I find it difficult not to focus on vulvodynia also. Even when the pain isnt so bad that it imposes on my daily activities, the consequences of the condition for my social, sexual and emotional fulfillment mean that it is pretty constantly in my thoughts- triggered by things like mentions of sex (which happen rediculously often- this is a bad condition to have in such a highly sexualised culture) mentions of bike riding and swimming (people at my work cycle together- i wish they would shut up about how much fun they have), mentioning pants (one of my students-im a teacher- today said, "you look really nice in pants, Miss, why do you always wear floppy pants or skirts?")etc. What makes it worse is that its much too personal to talk about with most people. So I feign disinterest when invited riding, and say I like skirts better.
But I am feeling hopeful that I am heading toward recovery. I think Sarah's comments have been really helpful- that we need to take ownership of our own condition. We can't put ourselves in the trusted hands of medical professionals because they dont really know what they are doing when it comes to this condition. This can be a positive thing- it can feel good to be doing something about it- even if we are not entirely convinced that the something will be our cure. I am not prepared to "learn to live with it". Not an option. I can endure it for the time being, but I need the hope of recovery to keep me going.

Excellent attitude Lisa! I'm the same, I have to believe I'm going to get better to remain positive and remaining positive keeps me investigating solutions and trying things out. If we all keep trying things sooner or later some of us are going to stumble on solutions, whereas if we all sit back and do nothing we're all definitely not going to get better.

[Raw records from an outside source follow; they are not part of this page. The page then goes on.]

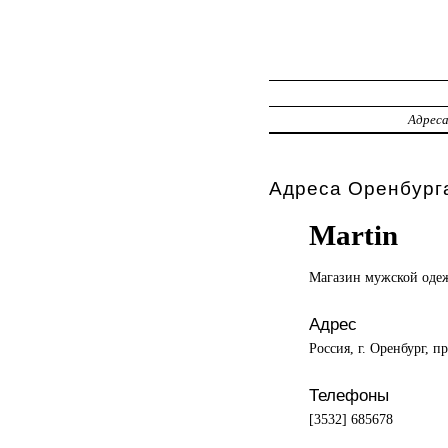
Адрес
Адреса Оренбурга
Martin
Магазин мужской
оде
Адрес
Россия, г. Оренбург, п
Телефоны
[3532] 685678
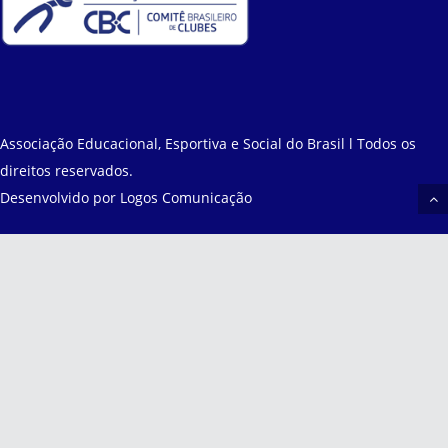
Associação Educacional, Esportiva e Social do Brasil l Todos os
direitos reservados.
Desenvolvido por
Logos Comunicação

It occurred to me last night that sorting out pain relief that works is actually essential, it might break the pain loop of pain=muscle tension and faulty movements=more pain=more muscle tension and faulty movements=more pain you see where I'm going with this?! For some women breaking that vicious cycle can actually work which is why I keep getting leaflets about some women taking pain relief for a few months and then coming off it and being fine.

We have to be in charge of our health, I for one don't blindly trust doctors with anything that's going on with me and educate myself as much as possible about the conditions before I see them so if they try and fob me off or try and lead me down the wrong treatment path I can guide them back to where I think we should be going. Seeing physios is a brilliant option too because they can write to your GP and request things so getting a check up of pelvic alignment (misaligned pelvis' are very very common in women) is a must along with a pelvic floor assessment because most doctors don't understand musculoskeletal problems and will throw pills at it even when it can be something simple. A chiropractor I saw years ago told me doctors in the UK only do a few weeks out of their 7 years of training about these types of issues so little wonder they don't really understand them!